Whose Life Could You Improve With A Sabbatical?

Almost without fail, my quest to nest asserts itself at this time of year.

The big stock pot emerges from the cupboard, ready for the simmering soups it will host. The oven gets called back to work from its months-long vacation. And out come the warm blankets and fluffy comforters. My sewing machine will probably make an appearance too, as my love of textiles and color converges with my need to stitch up a few cozy, warm-hued pillow covers.

But since there’s not much time for sewing lately, my nesting instincts propelled me toward the IKEA website this week, hunting for the one pillow that could pull it all together and add a dash of zing. The exclamation point, if you will, for my home’s transition from summer to fall/winter.

As it turned out, I didn’t find the perfect pillow. I found something even better, though: an invitation to take a sabbatical.


The idea of a sabbatical is compelling to many of us. In fact, I often encourage clients to take mini-sabbaticals, in the form of a day just for them. And long ago, that was at the heart of all sabbaticals: an extended time-out to rest and regroup.

In recent history, however, sabbaticals have changed, and people are more likely to use the time away from work to learn something or create something or accomplish something. There’s frequently a healthy dollop of self-discovery and travel mixed in, too.

Whatever kind of sabbatical it is, I’m all for it. And if I were Queen of the World, I would give everyone a chance to take a sabbatical at least once in their lives. But seeing as how I’m not Queen of the World (darn!), I’m happy that IKEA is stepping up to offer it to at least one lucky person.


IKEA is billing this as a Life Improvement Sabbatical. But here’s the interesting part: it’s about improving the lives of others, to the tune of $100,000. Along the way you get coaching, too. With Martha Beck, no less.

Now those IKEA types are pretty smart, if you ask me. They know that when we give of ourselves to improve the lives of others, we improve our own lives immeasurably. The emotional rewards are huge: increased empathy, self-esteem, resilience, a sense of belonging, gratitude. And then there’s all the other intangible stuff that’s difficult to articulate. I won’t even try to put it into words, because I think you get my drift.

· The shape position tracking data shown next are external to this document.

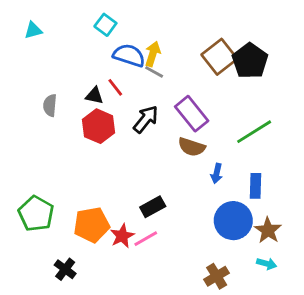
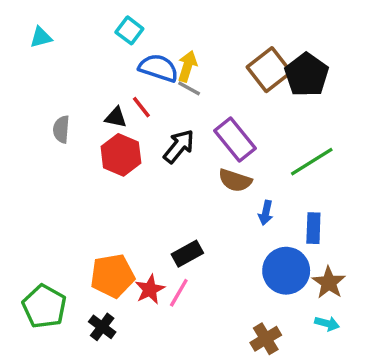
green pentagon: (36, 214) -> (44, 306), moved
pink line: (146, 239) -> (179, 293), turned -30
black cross: (65, 269) -> (102, 327), moved

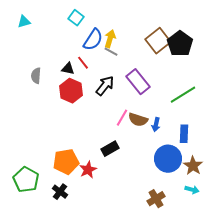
blue semicircle: (158, 68) -> (93, 40), turned 105
brown semicircle: (235, 180) -> (138, 120), moved
pink line: (179, 293) -> (122, 118), moved

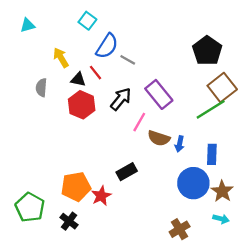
yellow arrow: (110, 39) -> (61, 58), moved, turned -48
brown square: (158, 41) -> (222, 88), moved
pink line: (122, 118) -> (139, 122), moved

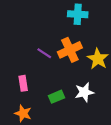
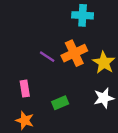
white star: (84, 92) -> (104, 98), moved

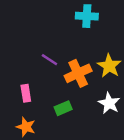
orange cross: (74, 53) -> (78, 73), moved
white star: (104, 98) -> (109, 103), turned -30

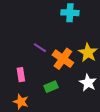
orange cross: (78, 73) -> (63, 59), turned -30

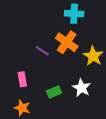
orange cross: (63, 59) -> (67, 42), moved
white star: (88, 83) -> (81, 88), moved

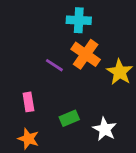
cyan cross: (74, 14) -> (79, 20), moved
white star: (81, 88) -> (105, 129), moved

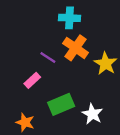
pink rectangle: (28, 102) -> (32, 80), moved, turned 56
green rectangle: (69, 118) -> (61, 104), size x1.5

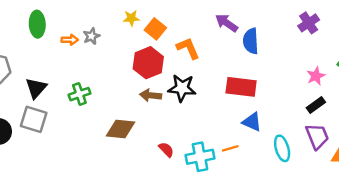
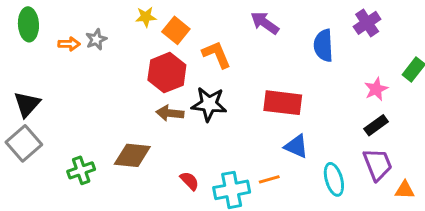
blue semicircle: (251, 41) -> (323, 45), moved
green cross: (79, 94) -> (81, 170), moved
gray square: (34, 119) -> (24, 143), turned 32

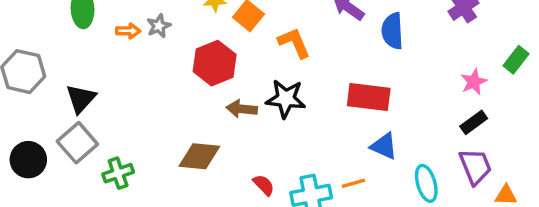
blue semicircle: (323, 45) -> (392, 31), moved
red hexagon: (167, 73) -> (215, 63), moved
green cross: (81, 170) -> (118, 173), moved

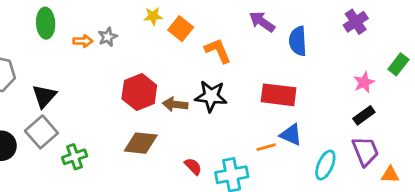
red hexagon: (215, 63) -> (139, 92), moved
orange line: (353, 183) -> (266, 147), moved
cyan ellipse: (426, 183) -> (325, 165), turned 40

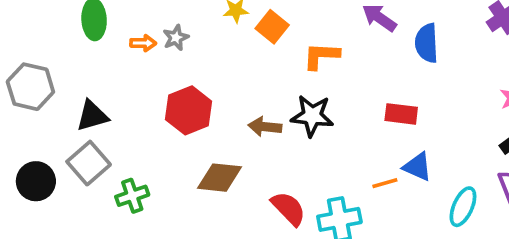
orange L-shape: (218, 51) -> (321, 56), turned -64
red hexagon: (139, 92) -> (189, 110), moved
red rectangle: (279, 95) -> (401, 114), size x0.7
black triangle: (44, 96) -> (92, 116), turned 32
red semicircle: (193, 166) -> (289, 208), size x1.5

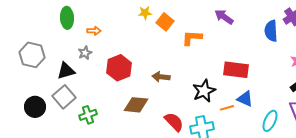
gray star: (176, 38) -> (85, 53), moved
blue semicircle: (427, 43) -> (271, 31), moved
red rectangle: (401, 114) -> (236, 70), size x1.4
black star: (312, 116) -> (204, 91), moved, turned -30

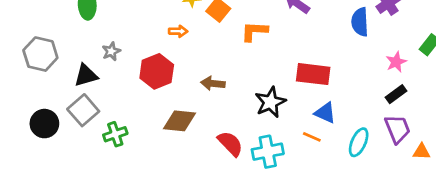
orange arrow: (94, 31) -> (178, 31), moved
orange line: (227, 108) -> (312, 137), moved, turned 40

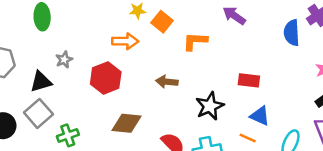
orange arrow: (178, 31) -> (125, 41), size x1.5
red rectangle: (313, 74) -> (249, 80), size x0.7
brown arrow: (213, 83) -> (167, 82), moved

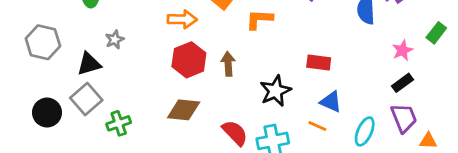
red hexagon: (106, 78) -> (189, 60), moved
brown arrow: (167, 82) -> (228, 64), turned 80

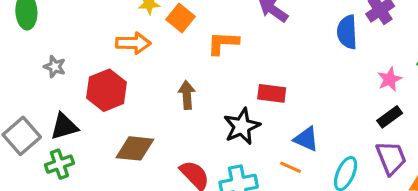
gray star: (115, 40) -> (55, 67), turned -30
red hexagon: (189, 60) -> (107, 90), moved
red rectangle: (319, 63) -> (272, 93), moved
black triangle: (89, 64) -> (64, 126), moved

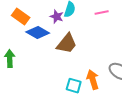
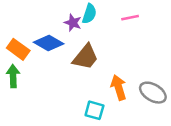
orange rectangle: (21, 17) -> (18, 49), moved
orange arrow: (93, 80) -> (119, 87), moved

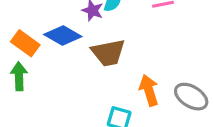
brown trapezoid: (86, 57) -> (108, 53), turned 40

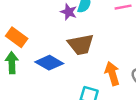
blue diamond: (63, 36) -> (49, 63), moved

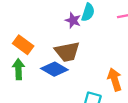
brown trapezoid: (81, 45) -> (67, 52), moved

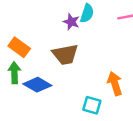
blue diamond: (54, 69) -> (37, 85), moved

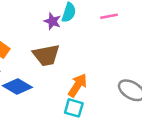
orange arrow: (115, 83) -> (78, 85), moved, turned 50

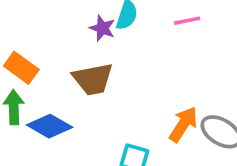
orange arrow: (78, 85) -> (183, 124), moved

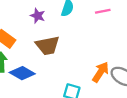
purple star: (102, 28) -> (38, 16), moved

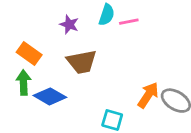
pink line: (103, 11) -> (129, 22), moved

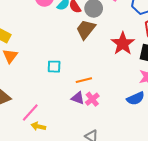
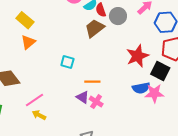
brown trapezoid: (86, 29) -> (95, 28), moved
blue semicircle: (136, 98) -> (141, 88), moved
pink cross: (92, 99) -> (96, 102), turned -32

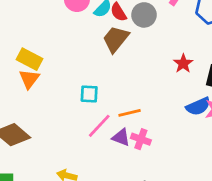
yellow rectangle: (25, 20) -> (29, 59), moved
red star: (137, 56) -> (183, 64), size x0.6
pink line: (34, 100) -> (99, 126), moved

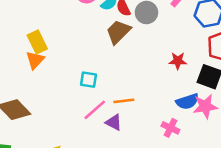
yellow rectangle: (29, 59) -> (37, 42), turned 30
red star: (183, 64) -> (178, 61), turned 30
pink cross: (141, 139) -> (170, 128), moved

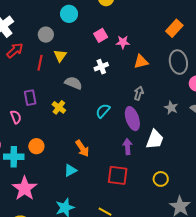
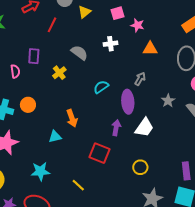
yellow triangle: (60, 56) -> (84, 12), moved

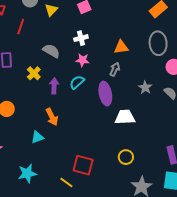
pink star: (137, 25) -> (82, 60), moved
orange triangle: (150, 49) -> (121, 47), moved
white trapezoid: (144, 127) -> (125, 117), turned -120
purple arrow: (116, 128) -> (54, 86), moved
red square: (100, 153) -> (83, 165), moved

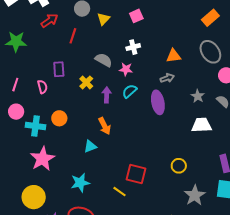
gray ellipse: (158, 43) -> (210, 52), turned -30
pink star: (82, 60) -> (126, 69), moved
gray arrow: (115, 69) -> (167, 78), turned 48
white trapezoid: (125, 117) -> (202, 125), moved

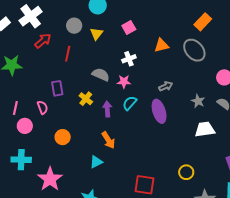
gray ellipse: (210, 52) -> (194, 50), moved
orange triangle: (174, 56) -> (161, 45), moved
pink circle: (16, 112) -> (25, 126), moved
cyan cross: (36, 126) -> (21, 160), moved

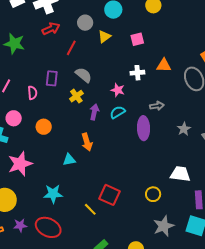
white cross: (129, 59) -> (137, 73), moved
gray semicircle: (101, 75) -> (84, 75), moved
pink circle: (25, 126) -> (14, 118), moved
white trapezoid: (205, 129) -> (180, 174), moved

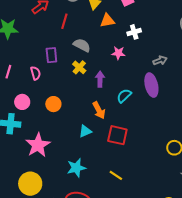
orange triangle: (164, 65) -> (107, 21), moved
cyan semicircle: (118, 112) -> (124, 96), moved
red square: (109, 195) -> (117, 135), moved

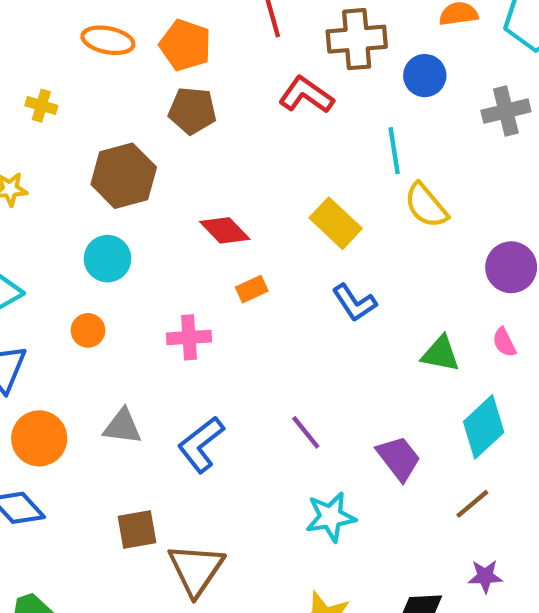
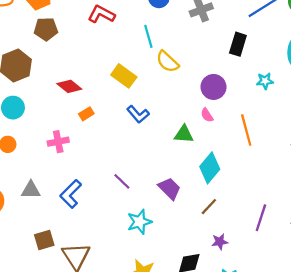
pink semicircle: (504, 342) -> (207, 115), moved

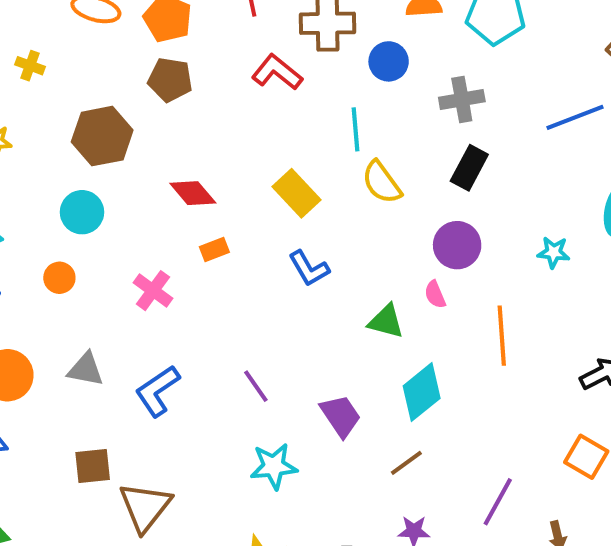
black rectangle: (238, 44) -> (469, 168), moved
pink cross: (58, 142) -> (153, 291), turned 36

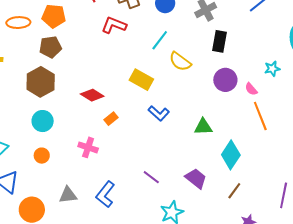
brown pentagon: (170, 80) -> (50, 47), moved
cyan line: (355, 129) -> (160, 40), turned 60
pink semicircle: (435, 295) -> (251, 89), moved

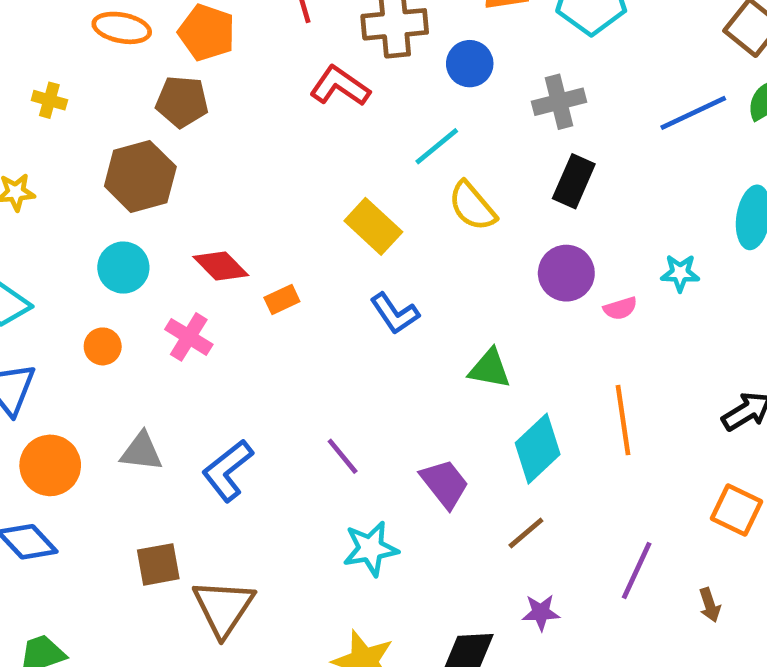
pink semicircle: (251, 89) -> (620, 308), turned -80
red diamond: (92, 95) -> (221, 266), moved
orange line: (260, 116) -> (623, 420), moved
pink cross: (88, 147) -> (189, 337), moved

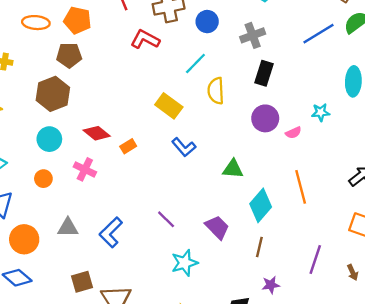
yellow semicircle: (472, 206) -> (216, 91), turned 44
brown line: (526, 533) -> (259, 247), turned -30

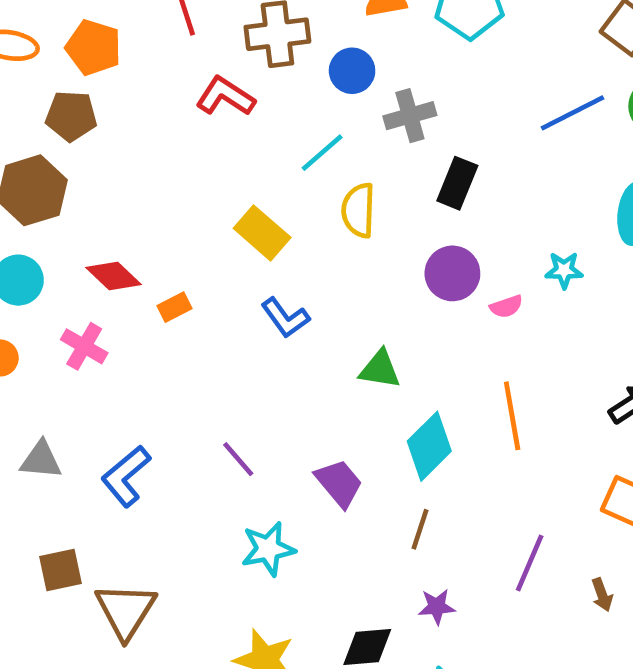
gray cross: (253, 35) -> (410, 116), moved

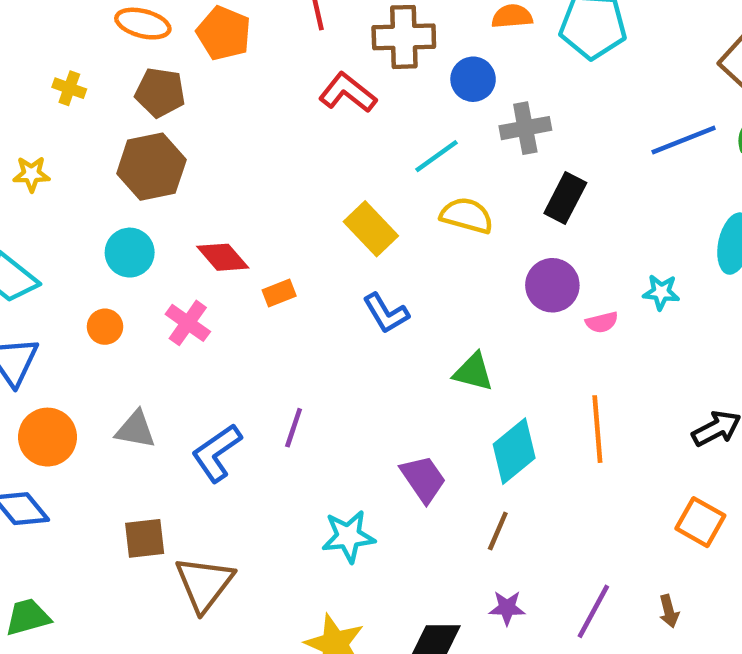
brown pentagon: (71, 116) -> (160, 92), moved
yellow semicircle: (358, 210) -> (467, 215), turned 98
purple line: (238, 459) -> (294, 428), moved, turned 54
purple line: (530, 563) -> (593, 611), moved

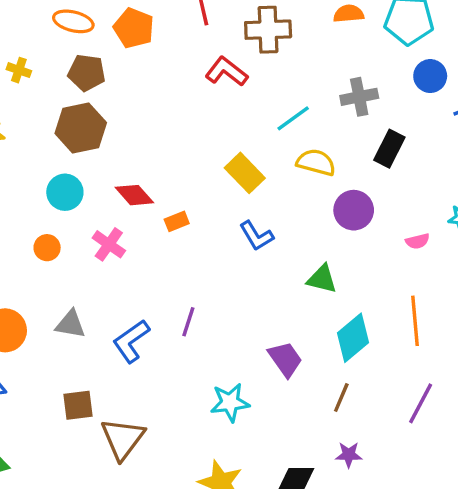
blue circle: (473, 79) -> (430, 76), moved
purple circle: (552, 285) -> (354, 210), moved
purple line: (593, 611) -> (421, 403), moved

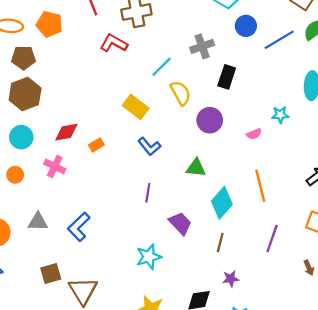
yellow semicircle: (316, 162) -> (181, 93), turned 55
red diamond: (134, 195) -> (66, 132), turned -50
purple line: (188, 322) -> (148, 193), moved

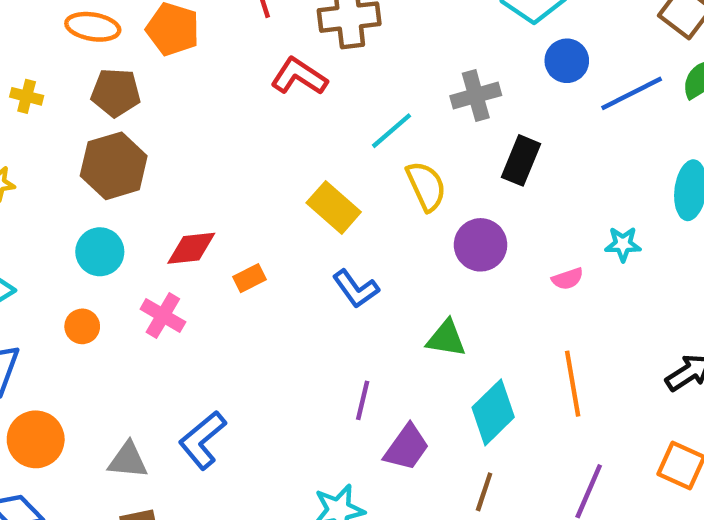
purple line: (148, 193) -> (363, 400), moved
gray triangle: (38, 222) -> (128, 460), moved
purple trapezoid: (180, 223) -> (407, 447), turned 75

So, as my mind rushed ahead to all the possibilities, I arrived at a familiar place: creeping overwhelm. So many options. So many choices.

Kids. The environment. Poverty. Women’s issues. Walkable communities. Sustainable living.

Yikes! How on earth could I figure out what form my own improving-the-lives-of-others sabbatical would take?


OK. Whoa, Nellie. Time to pull back the reins and get this horse back on the path.

At its core, any sabbatical needs to be first about something that truly matters to us. Something we care deeply about.

IKEA liberally uses the word passion in their materials about the sabbatical. It’s a serviceable word, although sometimes problematic; it can isolate people and make them wonder what they’re missing. As in: What’s wrong with me for not having a burning passion?

But there are a whole bunch of other good words.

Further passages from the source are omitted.